• [Work instruction] Repeat every record word for word and omit the images.

• [Records shown]
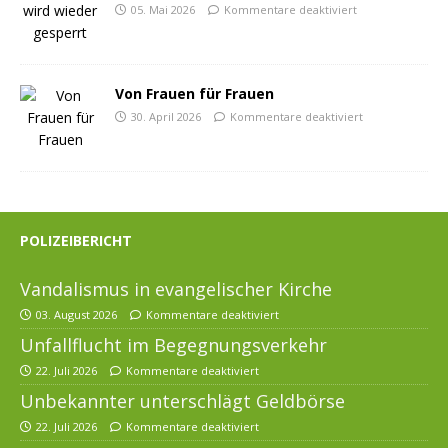
05. Mai 2026
Kommentare deaktiviert
Von Frauen für Frauen
30. April 2026
Kommentare deaktiviert
POLIZEIBERICHT
Vandalismus in evangelischer Kirche
03. August 2026
Kommentare deaktiviert
Unfallflucht im Begegnungsverkehr
22. Juli 2026
Kommentare deaktiviert
Unbekannter unterschlägt Geldbörse
22. Juli 2026
Kommentare deaktiviert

• [Solution to the exercise]
05. Mai 2026
Kommentare deaktiviert
Von Frauen für Frauen
30. April 2026
Kommentare deaktiviert
POLIZEIBERICHT
Vandalismus in evangelischer Kirche
03. August 2026
Kommentare deaktiviert
Unfallflucht im Begegnungsverkehr
22. Juli 2026
Kommentare deaktiviert
Unbekannter unterschlägt Geldbörse
22. Juli 2026
Kommentare deaktiviert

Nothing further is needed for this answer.